— Ça fait une éternité, sourit Sophie. Qu’est-ce que tu deviens ? Tu travailles ici ?
— Non, je suis seulement venue réfléchir, répondit Camille d’un ton évasif.
— Qu’est-ce qui se passe ? Tu n’as pas l’air bien. Tu es malade ?
Camille, qui n’avait pas entendu une parole douce depuis si longtemps, se mit à pleurer.
— Sophie, c’est horrible. Mon mari me détruit. Il me critique sans arrêt, il m’humilie. Je n’en peux plus. Parfois, pendant les disputes, il m’attrape, et ça me fait peur.
Sophie l’écouta sans l’interrompre.
— Je veux le quitter, continua Camille, mais j’ai peur. Je ne sais pas par où commencer. Comment je vais vivre après ?
— Camille, pars. Vraiment, pars. Je ne te laisserai pas seule. Tu peux venir chez moi quelque temps. Tu te souviens de l’adresse ? Et il existe aussi des consultations psychologiques gratuites pour les femmes victimes de violence conjugale.

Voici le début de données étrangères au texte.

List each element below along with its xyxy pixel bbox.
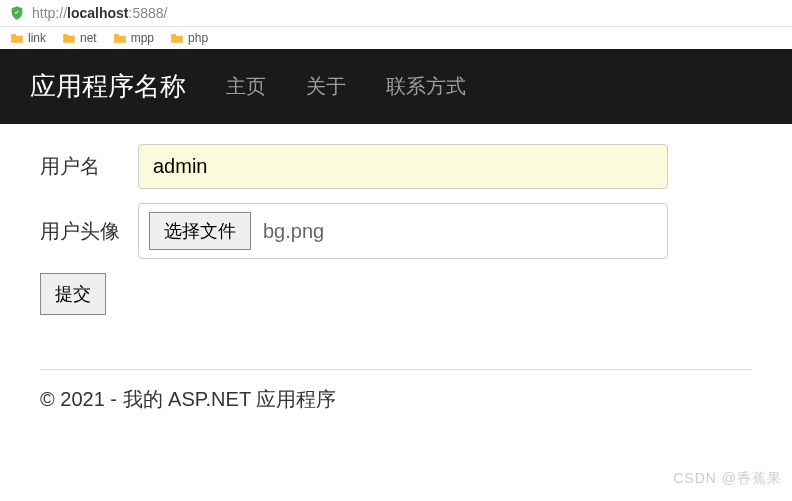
submit-button[interactable]: 提交 [40, 273, 106, 315]
nav-contact[interactable]: 联系方式 [386, 73, 466, 100]
nav-home[interactable]: 主页 [226, 73, 266, 100]
shield-icon [8, 4, 26, 22]
selected-file-name: bg.png [263, 220, 324, 243]
row-username: 用户名 [40, 144, 752, 189]
navbar: 应用程序名称 主页 关于 联系方式 [0, 49, 792, 124]
navbar-brand[interactable]: 应用程序名称 [30, 69, 186, 104]
avatar-label: 用户头像 [40, 218, 138, 245]
nav-about[interactable]: 关于 [306, 73, 346, 100]
browser-address-bar: http://localhost:5888/ [0, 0, 792, 27]
username-input[interactable] [138, 144, 668, 189]
url-port: :5888/ [129, 5, 168, 21]
bookmark-net[interactable]: net [62, 31, 97, 45]
folder-icon [113, 32, 127, 44]
bookmark-label: link [28, 31, 46, 45]
url-prefix: http:// [32, 5, 67, 21]
url-host: localhost [67, 5, 128, 21]
folder-icon [170, 32, 184, 44]
bookmark-mpp[interactable]: mpp [113, 31, 154, 45]
row-avatar: 用户头像 选择文件 bg.png [40, 203, 752, 259]
folder-icon [62, 32, 76, 44]
bookmark-label: net [80, 31, 97, 45]
username-label: 用户名 [40, 153, 138, 180]
choose-file-button[interactable]: 选择文件 [149, 212, 251, 250]
row-submit: 提交 [40, 273, 752, 315]
bookmark-label: php [188, 31, 208, 45]
bookmark-php[interactable]: php [170, 31, 208, 45]
divider [40, 369, 752, 370]
file-input-wrap[interactable]: 选择文件 bg.png [138, 203, 668, 259]
main-content: 用户名 用户头像 选择文件 bg.png 提交 [0, 124, 792, 339]
bookmarks-bar: link net mpp php [0, 27, 792, 49]
url-display[interactable]: http://localhost:5888/ [32, 5, 167, 21]
bookmark-label: mpp [131, 31, 154, 45]
footer-text: © 2021 - 我的 ASP.NET 应用程序 [0, 386, 792, 433]
bookmark-link[interactable]: link [10, 31, 46, 45]
folder-icon [10, 32, 24, 44]
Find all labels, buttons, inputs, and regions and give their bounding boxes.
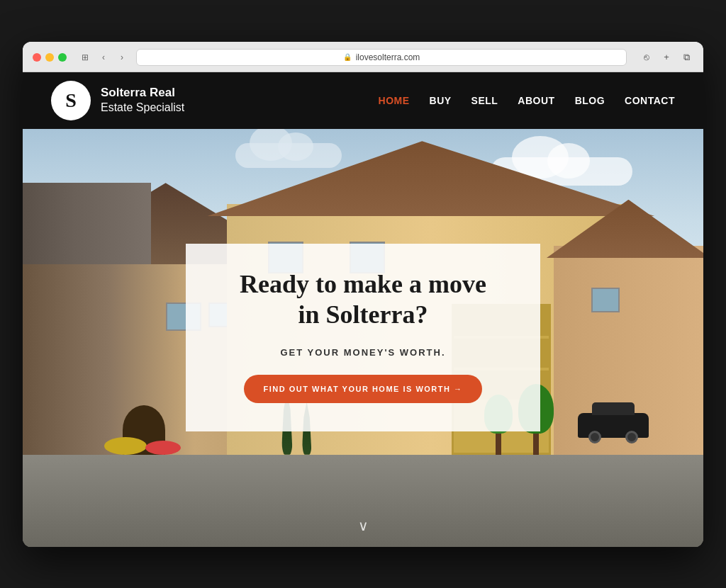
browser-chrome: ⊞ ‹ › 🔒 ilovesolterra.com ⎋ + ⧉	[23, 42, 703, 72]
nav-link-about[interactable]: ABOUT	[518, 95, 554, 106]
browser-controls: ⊞ ‹ ›	[78, 50, 129, 64]
tree-trunk-1	[533, 434, 539, 455]
browser-actions: ⎋ + ⧉	[640, 50, 693, 64]
nav-item-about[interactable]: ABOUT	[518, 94, 554, 107]
window-5	[591, 288, 620, 312]
close-button[interactable]	[33, 53, 41, 62]
hero-subtitle: GET YOUR MONEY'S WORTH.	[228, 347, 498, 358]
url-text: ilovesolterra.com	[356, 52, 420, 62]
bush-yellow	[104, 437, 147, 455]
website-content: S Solterra Real Estate Specialist HOME B…	[23, 72, 703, 547]
nav-item-buy[interactable]: BUY	[430, 94, 452, 107]
hero-cta-button[interactable]: FIND OUT WHAT YOUR HOME IS WORTH →	[244, 375, 483, 403]
car-silhouette	[578, 413, 649, 438]
nav-item-contact[interactable]: CONTACT	[625, 94, 675, 107]
traffic-lights	[33, 53, 67, 62]
nav-item-home[interactable]: HOME	[379, 94, 410, 107]
address-bar[interactable]: 🔒 ilovesolterra.com	[136, 49, 627, 66]
hero-section: Ready to make a move in Solterra? GET YO…	[23, 129, 703, 547]
car-top	[592, 402, 635, 415]
back-button[interactable]: ‹	[96, 50, 111, 64]
minimize-button[interactable]	[45, 53, 54, 62]
lock-icon: 🔒	[343, 53, 352, 61]
nav-item-blog[interactable]: BLOG	[575, 94, 605, 107]
nav-link-sell[interactable]: SELL	[471, 95, 498, 106]
nav-links: HOME BUY SELL ABOUT BLOG CONTACT	[379, 94, 675, 107]
tabs-icon[interactable]: ⧉	[679, 50, 693, 64]
nav-link-home[interactable]: HOME	[379, 95, 410, 106]
scroll-down-icon[interactable]: ∨	[358, 517, 369, 534]
cloud-2	[235, 143, 342, 168]
hero-title: Ready to make a move in Solterra?	[228, 269, 498, 330]
nav-item-sell[interactable]: SELL	[471, 94, 498, 107]
new-tab-icon[interactable]: +	[659, 50, 674, 64]
logo-text: Solterra Real Estate Specialist	[101, 85, 184, 115]
nav-link-buy[interactable]: BUY	[430, 95, 452, 106]
maximize-button[interactable]	[58, 53, 67, 62]
nav-link-contact[interactable]: CONTACT	[625, 95, 675, 106]
share-icon[interactable]: ⎋	[640, 50, 654, 64]
bush-red	[145, 441, 181, 455]
logo[interactable]: S Solterra Real Estate Specialist	[51, 81, 184, 120]
nav-link-blog[interactable]: BLOG	[575, 95, 605, 106]
forward-button[interactable]: ›	[115, 50, 129, 64]
logo-icon: S	[51, 81, 91, 120]
main-nav: S Solterra Real Estate Specialist HOME B…	[23, 72, 703, 129]
browser-window: ⊞ ‹ › 🔒 ilovesolterra.com ⎋ + ⧉ S Solter…	[23, 42, 703, 547]
sidebar-toggle-icon[interactable]: ⊞	[78, 50, 92, 64]
hero-content-overlay: Ready to make a move in Solterra? GET YO…	[186, 244, 540, 431]
tree-trunk-2	[496, 434, 501, 455]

— Je ne savais même pas que ça existait, avoua Camille.
— Maintenant, tu le sais. Le plus important, c’est que tu croies en toi. Tu es forte, tu vas y arriver.
Après cette rencontre, elles restèrent encore ensemble, et quelques heures plus tard, Camille semblait déjà être une autre femme.
Le soir, lorsqu’elle rentra, elle trouva Thomas affalé dans son fauteuil, les yeux rivés à la télévision.
— Tu étais où ? demanda-t-il sans se retourner.
— Je suis sortie marcher, répondit Camille.
— Tu marches beaucoup, ces derniers temps. Tu as un amant ?
Un froid brutal traversa la poitrine de Camille.
— Qu’est-ce que tu racontes ? protesta-t-elle.
— Pourquoi pas ? Ça ne m’étonnerait même pas. Tu es plus maligne que tu en as l’air.
— Thomas, ça suffit, dit Camille d’une voix lasse. Je ne veux plus entendre ça.
— Et qu’est-ce que tu veux entendre ? Des compliments ?
Camille inspira profondément pour garder son calme.
— Thomas, il faut qu’on parle.
— De quoi ? De tes infidélités ?
— Non. De nous. De notre mariage.
— Et qu’est-ce que tu as à dire ?
— Je veux divorcer.
Thomas la fixa, stupéfait.
— Qu’est-ce que tu viens de dire ?
— J’ai dit que je veux divorcer. Je ne peux plus vivre comme ça. Tu m’humilies, tu me rabaisses, tu me critiques tout le temps. Je suis malheureuse avec toi.
— Tu es devenue folle ! Divorcer ? Tu es qui sans moi ? Personne ! Tu devrais me remercier de vivre avec toi.
— Je ne dois rien à personne. Je veux être heureuse.
— Heureuse ? Tu crois que tu seras heureuse sans moi ? Tu te trompes. Personne n’a besoin de toi. Tu comprends ?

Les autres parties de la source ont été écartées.